> _THE PROBLEM_:
Retype all entries exactly as they stand, excluding pictures.

> _THE DATA_:
□ □ □ □ □ □ □

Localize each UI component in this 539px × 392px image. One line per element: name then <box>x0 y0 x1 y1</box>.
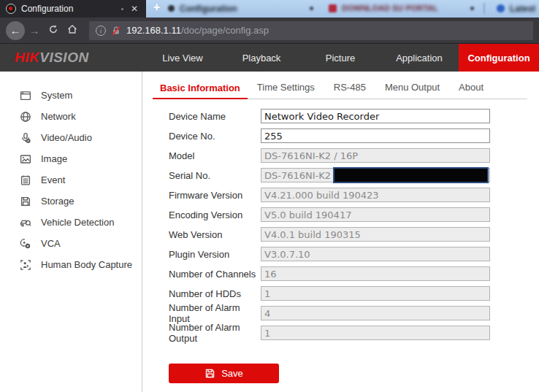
ghost-favicon-icon <box>168 5 175 12</box>
sidebar-item-vehicle-detection[interactable]: Vehicle Detection <box>0 212 142 233</box>
nav-live-view[interactable]: Live View <box>143 44 222 72</box>
ghost-favicon-red-icon <box>329 4 337 12</box>
image-icon <box>20 153 31 165</box>
firmware-version-field <box>261 188 490 202</box>
sidebar-item-label: Image <box>41 153 67 164</box>
tab-dot-icon <box>121 8 123 10</box>
background-window-tabstrip: + Configuration DOWNLOAD SU PORTAL Lates… <box>146 0 539 18</box>
human-body-capture-icon <box>20 259 31 271</box>
url-text[interactable]: 192.168.1.11/doc/page/config.asp <box>126 25 269 36</box>
browser-toolbar: ← → i 192.168.1.11/doc/page/config.asp <box>0 18 539 44</box>
new-tab-button[interactable]: + <box>153 1 160 14</box>
model-field <box>261 148 490 163</box>
number-of-channels-field <box>261 266 490 281</box>
hikvision-logo: HIKVISION <box>0 44 143 72</box>
sidebar-item-network[interactable]: Network <box>0 106 142 127</box>
storage-icon <box>20 196 31 207</box>
form-row-model: Model <box>169 148 539 163</box>
nav-playback[interactable]: Playback <box>222 44 301 72</box>
field-label: Device Name <box>169 111 261 122</box>
url-path: /doc/page/config.asp <box>181 25 269 36</box>
site-nav: Live View Playback Picture Application C… <box>143 44 539 72</box>
device-name-input[interactable] <box>261 109 490 123</box>
video-audio-icon <box>20 132 31 144</box>
sidebar-item-label: Human Body Capture <box>41 259 132 270</box>
field-label: Number of HDDs <box>169 288 261 299</box>
page-content: System Network Video/Audio Image Event S… <box>0 72 539 392</box>
field-label: Serial No. <box>169 170 261 181</box>
back-button[interactable]: ← <box>6 21 25 40</box>
ghost-tab-1[interactable]: Configuration <box>180 4 237 14</box>
sidebar-item-storage[interactable]: Storage <box>0 191 142 212</box>
field-label: Device No. <box>169 131 261 142</box>
sidebar-item-label: System <box>41 90 72 101</box>
address-bar[interactable]: i 192.168.1.11/doc/page/config.asp <box>89 21 533 40</box>
form-row-serial-no: Serial No. <box>169 168 539 182</box>
plugin-version-field <box>261 247 490 261</box>
form-row-number-of-alarm-output: Number of Alarm Output <box>169 326 539 340</box>
sidebar-item-label: VCA <box>41 238 61 249</box>
nav-configuration[interactable]: Configuration <box>459 44 539 72</box>
sidebar-item-image[interactable]: Image <box>0 148 142 169</box>
sidebar-item-vca[interactable]: VCA <box>0 233 142 254</box>
ghost-tab-3[interactable]: Latest <box>510 4 535 14</box>
ghost-dot-icon <box>470 7 474 10</box>
site-header: HIKVISION Live View Playback Picture App… <box>0 44 539 72</box>
sidebar-item-event[interactable]: Event <box>0 169 142 191</box>
tab-time-settings[interactable]: Time Settings <box>248 82 324 99</box>
insecure-plugin-icon[interactable] <box>111 26 121 36</box>
info-icon[interactable]: i <box>96 26 106 36</box>
vca-icon <box>20 238 31 250</box>
ghost-tab-2[interactable]: DOWNLOAD SU PORTAL <box>342 4 438 12</box>
tab-rs-485[interactable]: RS-485 <box>324 82 375 99</box>
number-of-alarm-input-field <box>261 306 490 320</box>
nav-application[interactable]: Application <box>380 44 459 72</box>
forward-button[interactable]: → <box>25 24 44 36</box>
browser-titlebar: Configuration ✕ + Configuration DOWNLOAD… <box>0 0 539 18</box>
tab-close-icon[interactable]: ✕ <box>129 4 140 14</box>
home-button[interactable] <box>63 23 82 37</box>
form-row-firmware-version: Firmware Version <box>169 188 539 202</box>
web-version-field <box>261 227 490 242</box>
tab-basic-information[interactable]: Basic Information <box>153 82 248 99</box>
form-row-number-of-channels: Number of Channels <box>169 266 539 281</box>
home-icon <box>66 23 78 35</box>
field-label: Plugin Version <box>169 249 261 260</box>
url-host: 192.168.1.11 <box>126 25 181 36</box>
sidebar-item-human-body-capture[interactable]: Human Body Capture <box>0 254 142 275</box>
serial-redaction-overlay <box>333 167 489 183</box>
browser-tab-configuration[interactable]: Configuration ✕ <box>0 0 146 18</box>
field-label: Model <box>169 150 261 161</box>
sidebar-item-label: Storage <box>41 196 74 207</box>
reload-button[interactable] <box>44 23 63 37</box>
camera-favicon-icon <box>6 4 16 14</box>
form-row-number-of-alarm-input: Number of Alarm Input <box>169 306 539 320</box>
logo-vision: VISION <box>39 50 88 66</box>
ghost-dot-icon <box>310 7 313 10</box>
field-label: Firmware Version <box>169 190 261 201</box>
sidebar: System Network Video/Audio Image Event S… <box>0 72 142 392</box>
reload-icon <box>47 23 59 35</box>
number-of-hdds-field <box>261 286 490 301</box>
sidebar-item-video-audio[interactable]: Video/Audio <box>0 127 142 148</box>
tab-menu-output[interactable]: Menu Output <box>375 82 449 99</box>
nav-picture[interactable]: Picture <box>301 44 380 72</box>
form-row-web-version: Web Version <box>169 227 539 242</box>
number-of-alarm-output-field <box>261 326 490 340</box>
event-icon <box>20 174 31 186</box>
save-button[interactable]: Save <box>169 364 279 383</box>
sidebar-item-system[interactable]: System <box>0 85 142 106</box>
sidebar-item-label: Network <box>41 111 76 122</box>
main-panel: Basic Information Time Settings RS-485 M… <box>142 72 539 392</box>
field-label: Encoding Version <box>169 210 261 220</box>
field-label: Number of Alarm Output <box>169 322 261 344</box>
ghost-separator <box>483 3 485 14</box>
form-row-device-no: Device No. <box>169 128 539 143</box>
form-row-plugin-version: Plugin Version <box>169 247 539 261</box>
field-label: Number of Channels <box>169 269 261 280</box>
tab-about[interactable]: About <box>449 82 493 99</box>
field-label: Number of Alarm Input <box>169 302 261 324</box>
browser-tab-title: Configuration <box>21 4 116 14</box>
encoding-version-field <box>261 207 490 222</box>
device-no-input[interactable] <box>261 128 490 143</box>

□ □ □ □ □ □ □

> _ANSWER SECTION_:
Localize each UI component in this 539px × 392px image. One line per element: name then <box>x0 y0 x1 y1</box>.
ghost-favicon-icon <box>168 5 175 12</box>
sidebar-item-vehicle-detection[interactable]: Vehicle Detection <box>0 212 142 233</box>
nav-live-view[interactable]: Live View <box>143 44 222 72</box>
ghost-favicon-red-icon <box>329 4 337 12</box>
image-icon <box>20 153 31 165</box>
firmware-version-field <box>261 188 490 202</box>
sidebar-item-label: Image <box>41 153 67 164</box>
tab-dot-icon <box>121 8 123 10</box>
background-window-tabstrip: + Configuration DOWNLOAD SU PORTAL Lates… <box>146 0 539 18</box>
human-body-capture-icon <box>20 259 31 271</box>
url-text[interactable]: 192.168.1.11/doc/page/config.asp <box>126 25 269 36</box>
browser-toolbar: ← → i 192.168.1.11/doc/page/config.asp <box>0 18 539 44</box>
new-tab-button[interactable]: + <box>153 1 160 14</box>
model-field <box>261 148 490 163</box>
number-of-channels-field <box>261 266 490 281</box>
hikvision-logo: HIKVISION <box>0 44 143 72</box>
sidebar-item-network[interactable]: Network <box>0 106 142 127</box>
storage-icon <box>20 196 31 207</box>
form-row-model: Model <box>169 148 539 163</box>
nav-playback[interactable]: Playback <box>222 44 301 72</box>
field-label: Device Name <box>169 111 261 122</box>
url-path: /doc/page/config.asp <box>181 25 269 36</box>
site-nav: Live View Playback Picture Application C… <box>143 44 539 72</box>
device-name-input[interactable] <box>261 109 490 123</box>
video-audio-icon <box>20 132 31 144</box>
sidebar-item-label: Human Body Capture <box>41 259 132 270</box>
field-label: Number of HDDs <box>169 288 261 299</box>
page-content: System Network Video/Audio Image Event S… <box>0 72 539 392</box>
field-label: Serial No. <box>169 170 261 181</box>
back-button[interactable]: ← <box>6 21 25 40</box>
ghost-tab-1[interactable]: Configuration <box>180 4 237 14</box>
sidebar-item-storage[interactable]: Storage <box>0 191 142 212</box>
field-label: Device No. <box>169 131 261 142</box>
sidebar-item-label: System <box>41 90 72 101</box>
address-bar[interactable]: i 192.168.1.11/doc/page/config.asp <box>89 21 533 40</box>
form-row-serial-no: Serial No. <box>169 168 539 182</box>
plugin-version-field <box>261 247 490 261</box>
form-row-number-of-alarm-output: Number of Alarm Output <box>169 326 539 340</box>
sidebar-item-label: VCA <box>41 238 61 249</box>
nav-configuration[interactable]: Configuration <box>459 44 539 72</box>
sidebar-item-image[interactable]: Image <box>0 148 142 169</box>
sidebar-item-vca[interactable]: VCA <box>0 233 142 254</box>
ghost-tab-3[interactable]: Latest <box>510 4 535 14</box>
ghost-dot-icon <box>470 7 474 10</box>
site-header: HIKVISION Live View Playback Picture App… <box>0 44 539 72</box>
sidebar-item-event[interactable]: Event <box>0 169 142 191</box>
tab-time-settings[interactable]: Time Settings <box>248 82 324 99</box>
insecure-plugin-icon[interactable] <box>111 26 121 36</box>
info-icon[interactable]: i <box>96 26 106 36</box>
vca-icon <box>20 238 31 250</box>
ghost-tab-2[interactable]: DOWNLOAD SU PORTAL <box>342 4 438 12</box>
tab-rs-485[interactable]: RS-485 <box>324 82 375 99</box>
number-of-alarm-input-field <box>261 306 490 320</box>
nav-application[interactable]: Application <box>380 44 459 72</box>
forward-button[interactable]: → <box>25 24 44 36</box>
browser-titlebar: Configuration ✕ + Configuration DOWNLOAD… <box>0 0 539 18</box>
tab-close-icon[interactable]: ✕ <box>129 4 140 14</box>
home-button[interactable] <box>63 23 82 37</box>
form-row-firmware-version: Firmware Version <box>169 188 539 202</box>
web-version-field <box>261 227 490 242</box>
tab-basic-information[interactable]: Basic Information <box>153 82 248 99</box>
form-row-number-of-channels: Number of Channels <box>169 266 539 281</box>
home-icon <box>66 23 78 35</box>
field-label: Plugin Version <box>169 249 261 260</box>
url-host: 192.168.1.11 <box>126 25 181 36</box>
sidebar-item-human-body-capture[interactable]: Human Body Capture <box>0 254 142 275</box>
serial-redaction-overlay <box>333 167 489 183</box>
browser-tab-configuration[interactable]: Configuration ✕ <box>0 0 146 18</box>
field-label: Model <box>169 150 261 161</box>
sidebar-item-label: Storage <box>41 196 74 207</box>
reload-button[interactable] <box>44 23 63 37</box>
camera-favicon-icon <box>6 4 16 14</box>
form-row-number-of-alarm-input: Number of Alarm Input <box>169 306 539 320</box>
logo-vision: VISION <box>39 50 88 66</box>
ghost-dot-icon <box>310 7 313 10</box>
field-label: Firmware Version <box>169 190 261 201</box>
sidebar: System Network Video/Audio Image Event S… <box>0 72 142 392</box>
reload-icon <box>47 23 59 35</box>
number-of-hdds-field <box>261 286 490 301</box>
sidebar-item-video-audio[interactable]: Video/Audio <box>0 127 142 148</box>
tab-menu-output[interactable]: Menu Output <box>375 82 449 99</box>
nav-picture[interactable]: Picture <box>301 44 380 72</box>
form-row-web-version: Web Version <box>169 227 539 242</box>
number-of-alarm-output-field <box>261 326 490 340</box>
event-icon <box>20 174 31 186</box>
save-button[interactable]: Save <box>169 364 279 383</box>
sidebar-item-system[interactable]: System <box>0 85 142 106</box>
sidebar-item-label: Network <box>41 111 76 122</box>
main-panel: Basic Information Time Settings RS-485 M… <box>142 72 539 392</box>
field-label: Encoding Version <box>169 210 261 220</box>
field-label: Number of Alarm Output <box>169 322 261 344</box>
ghost-separator <box>483 3 485 14</box>
form-row-device-no: Device No. <box>169 128 539 143</box>
form-row-plugin-version: Plugin Version <box>169 247 539 261</box>
field-label: Number of Channels <box>169 269 261 280</box>
tab-about[interactable]: About <box>449 82 493 99</box>
field-label: Number of Alarm Input <box>169 302 261 324</box>
browser-tab-title: Configuration <box>21 4 116 14</box>
encoding-version-field <box>261 207 490 222</box>
device-no-input[interactable] <box>261 128 490 143</box>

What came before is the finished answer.